» **Exercise instructions**: Lines below containing the word "that" should be copied out.
(Data provided Opens)
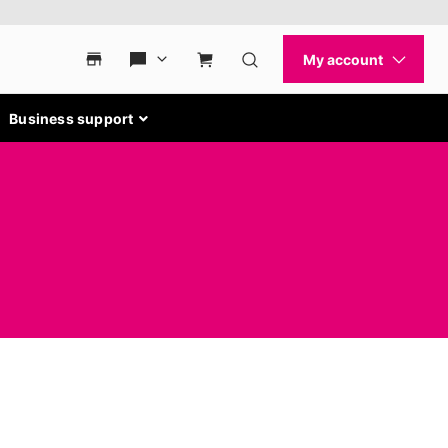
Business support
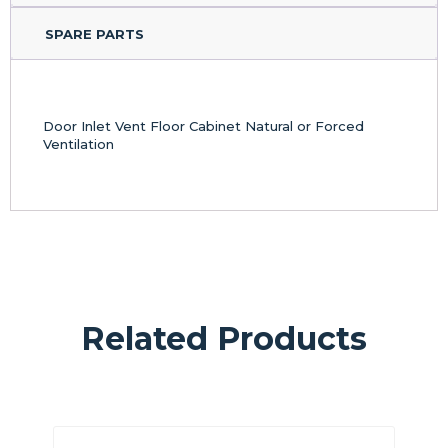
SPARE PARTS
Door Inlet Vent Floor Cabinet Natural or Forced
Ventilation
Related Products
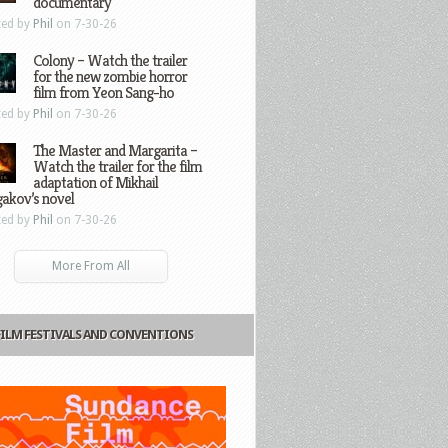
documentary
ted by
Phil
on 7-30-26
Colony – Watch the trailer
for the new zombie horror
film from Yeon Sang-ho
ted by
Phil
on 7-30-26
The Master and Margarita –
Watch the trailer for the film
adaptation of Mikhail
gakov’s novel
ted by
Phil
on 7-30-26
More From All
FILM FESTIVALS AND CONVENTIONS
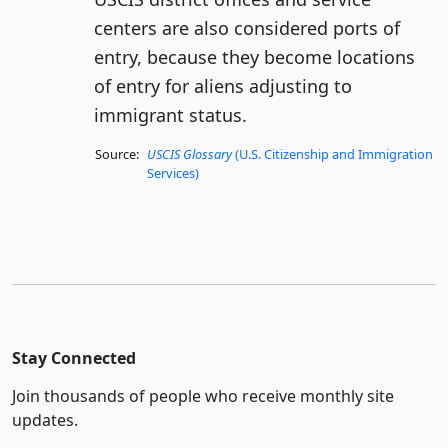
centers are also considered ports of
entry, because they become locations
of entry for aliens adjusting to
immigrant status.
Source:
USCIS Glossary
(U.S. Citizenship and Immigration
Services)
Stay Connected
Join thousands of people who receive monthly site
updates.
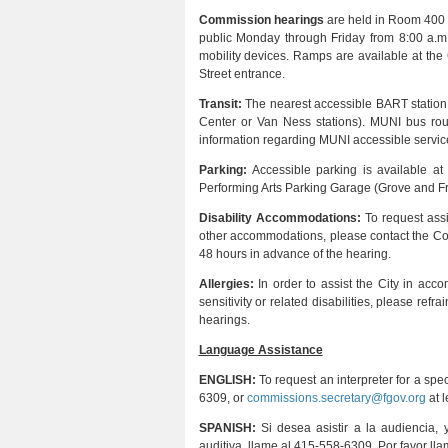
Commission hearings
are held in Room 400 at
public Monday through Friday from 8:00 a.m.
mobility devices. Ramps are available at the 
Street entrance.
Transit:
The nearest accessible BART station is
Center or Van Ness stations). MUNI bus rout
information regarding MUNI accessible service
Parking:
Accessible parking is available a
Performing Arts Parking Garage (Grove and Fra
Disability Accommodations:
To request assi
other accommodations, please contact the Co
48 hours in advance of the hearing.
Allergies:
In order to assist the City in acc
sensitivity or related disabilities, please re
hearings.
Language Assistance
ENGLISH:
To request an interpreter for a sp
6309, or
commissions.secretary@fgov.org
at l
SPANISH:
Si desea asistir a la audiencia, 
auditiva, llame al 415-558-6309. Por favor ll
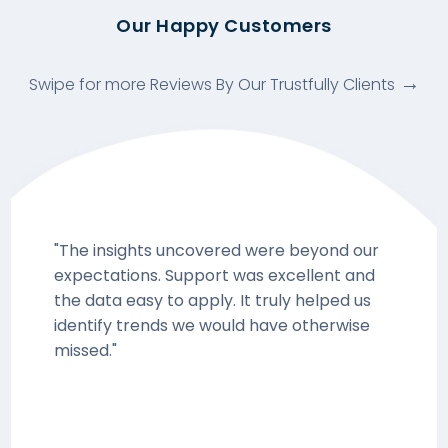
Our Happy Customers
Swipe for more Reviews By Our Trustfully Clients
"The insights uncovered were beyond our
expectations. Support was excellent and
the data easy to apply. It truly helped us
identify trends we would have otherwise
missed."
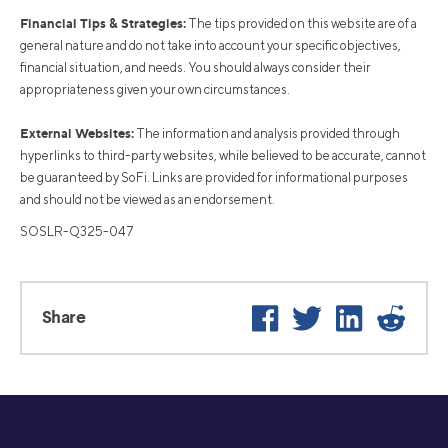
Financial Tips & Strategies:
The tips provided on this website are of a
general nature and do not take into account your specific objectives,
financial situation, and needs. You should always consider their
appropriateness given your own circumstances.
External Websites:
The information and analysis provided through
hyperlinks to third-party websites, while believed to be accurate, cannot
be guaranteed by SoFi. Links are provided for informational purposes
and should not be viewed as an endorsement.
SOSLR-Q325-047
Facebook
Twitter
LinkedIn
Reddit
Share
(Data provided Closes)
(Data provided Opens)
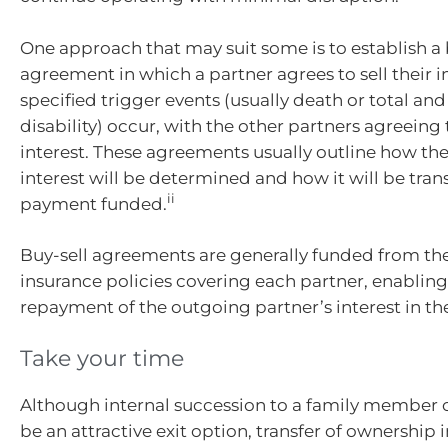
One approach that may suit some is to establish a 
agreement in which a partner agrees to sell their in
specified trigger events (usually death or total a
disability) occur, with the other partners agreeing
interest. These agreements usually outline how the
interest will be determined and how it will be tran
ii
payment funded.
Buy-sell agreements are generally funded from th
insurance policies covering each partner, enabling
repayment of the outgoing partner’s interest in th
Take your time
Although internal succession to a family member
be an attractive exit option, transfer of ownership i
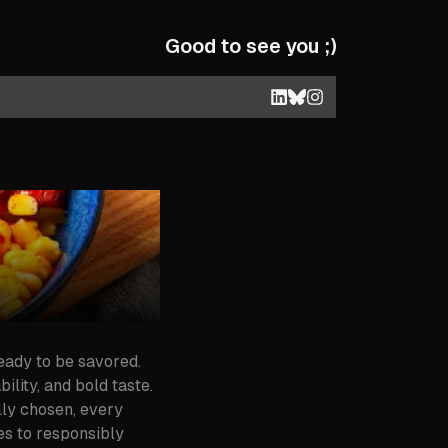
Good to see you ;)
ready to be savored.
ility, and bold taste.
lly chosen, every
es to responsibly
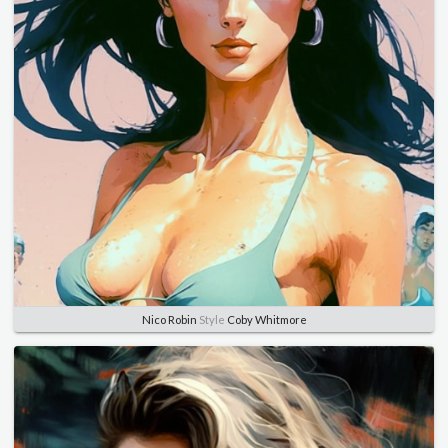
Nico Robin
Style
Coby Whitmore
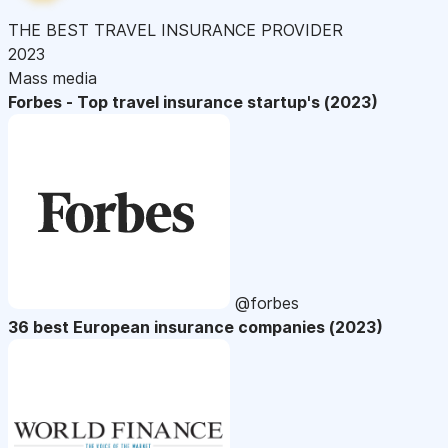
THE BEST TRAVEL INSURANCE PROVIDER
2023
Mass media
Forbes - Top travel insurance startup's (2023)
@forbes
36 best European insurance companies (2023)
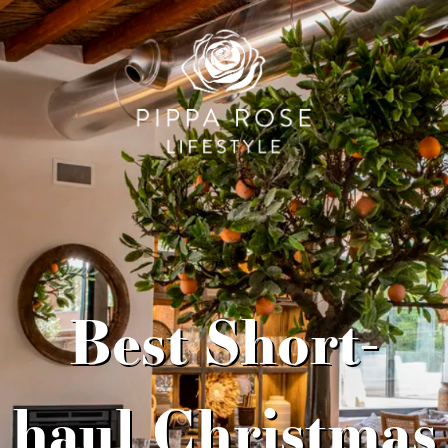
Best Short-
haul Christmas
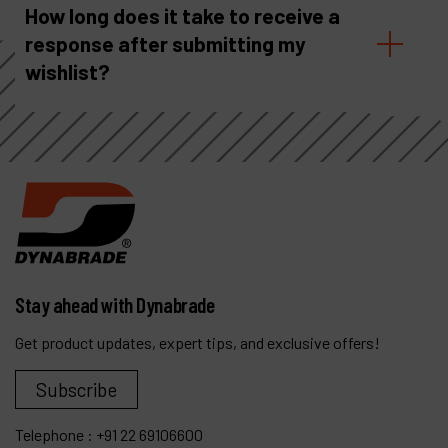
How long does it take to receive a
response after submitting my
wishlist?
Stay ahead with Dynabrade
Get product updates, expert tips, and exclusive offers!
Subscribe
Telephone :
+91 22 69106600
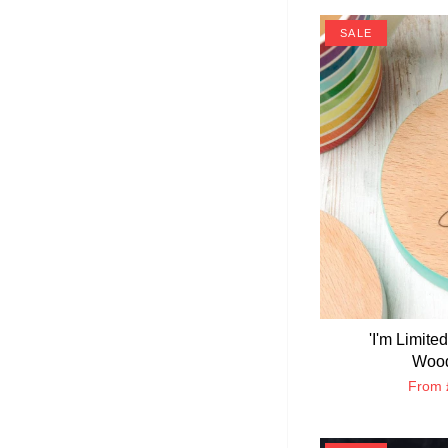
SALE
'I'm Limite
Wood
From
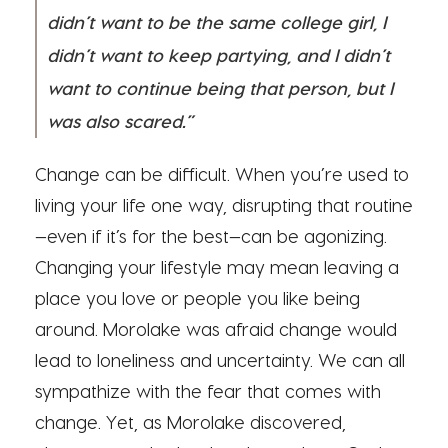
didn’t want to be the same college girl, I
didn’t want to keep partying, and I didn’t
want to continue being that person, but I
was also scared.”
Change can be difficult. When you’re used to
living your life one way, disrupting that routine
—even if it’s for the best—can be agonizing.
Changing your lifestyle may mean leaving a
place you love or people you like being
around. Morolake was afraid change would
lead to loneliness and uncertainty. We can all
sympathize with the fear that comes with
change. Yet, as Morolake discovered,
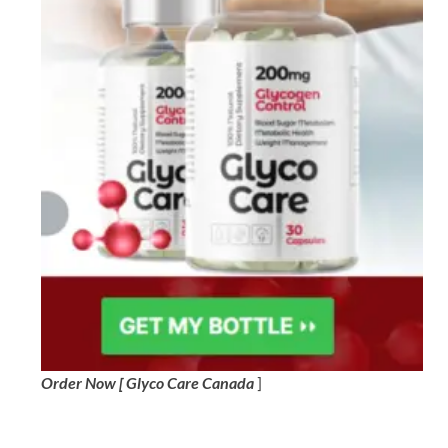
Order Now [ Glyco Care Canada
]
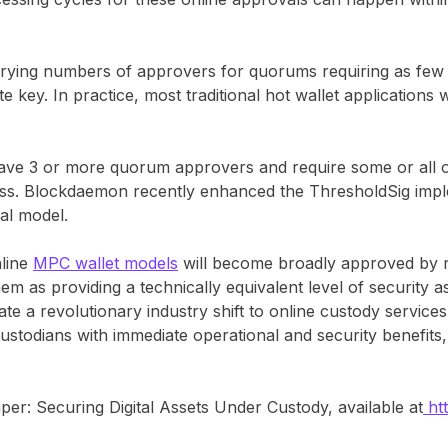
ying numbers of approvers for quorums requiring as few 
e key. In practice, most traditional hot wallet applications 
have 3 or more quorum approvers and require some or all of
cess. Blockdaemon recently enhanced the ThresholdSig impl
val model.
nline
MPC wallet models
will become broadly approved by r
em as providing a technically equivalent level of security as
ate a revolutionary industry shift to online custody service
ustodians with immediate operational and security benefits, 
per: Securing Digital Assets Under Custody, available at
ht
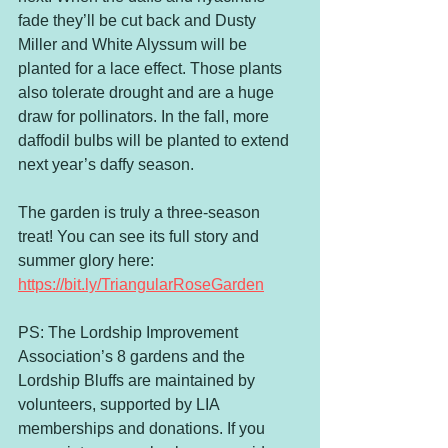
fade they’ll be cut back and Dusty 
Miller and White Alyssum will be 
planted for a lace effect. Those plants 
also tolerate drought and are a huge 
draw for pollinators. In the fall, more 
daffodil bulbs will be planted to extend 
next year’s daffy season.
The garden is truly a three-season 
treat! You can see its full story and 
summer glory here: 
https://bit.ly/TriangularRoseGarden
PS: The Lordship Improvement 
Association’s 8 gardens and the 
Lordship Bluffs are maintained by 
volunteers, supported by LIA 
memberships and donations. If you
(Data provided Closes)
» **Response below**:
One approach that may suit some is to establish a 
want to continue being that person, but I
living your life one way, disrupting that routine
sympathize with the fear that comes with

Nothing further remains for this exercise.